今日は、翻訳トレーニングなどの翻訳スキル向上を目的とした翻訳教育(translation as an end) と、文法訳読法など、言語のクラスで言語を学ぶ手段として使う翻訳(translation as a means)についての再考を促すCarreres (2014)の以下の論文を読みました。
- Ángeles Carreres (2014) Translation as a means and as an end: reassessing the divide, The Interpreter and Translator Trainer, 8:1, 123-135
Carreresはケンブリッジ大学で教えているようです。スペイン語の翻訳が専門のようですね。以下のような翻訳コース用の本も出版されるようです。

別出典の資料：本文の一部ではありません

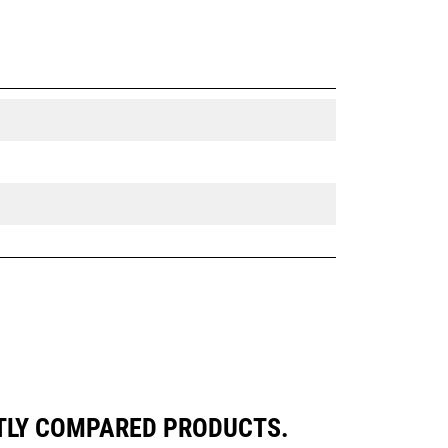
NTLY COMPARED PRODUCTS.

- Carreres, Ángeles & Maria Noriega-Sánchez . Dicho de otro modo: curso avanzado de traducción del inglés al español. Routledge, 2017.
Carreresによると、いわゆる言語のクラスで使われる翻訳(translation as a means(手段としての翻訳))と、翻訳者トレーニングなどの翻訳教育・学習(translation as an end(目的としての翻訳))は、別個のものと考えられることが多いといっています。
一般的に翻訳者トレーニングは、翻訳の対象となる言語をマスターしてから受講すると考えられがちですが、翻訳者トレーニングも言語教育も、共通するところが多くあり、2つに分けられない場合もよくあるとCarreresはいっています。
確かに翻訳者養成コースを教えている知り合い数名が「翻訳者トレーニングっていうけど、言語のクラスみたいになることがよくある」と言っているのを聞いたことがあります。
Carreresはこの2つを別個として扱うこと自体を再考すべきなのではといっていました。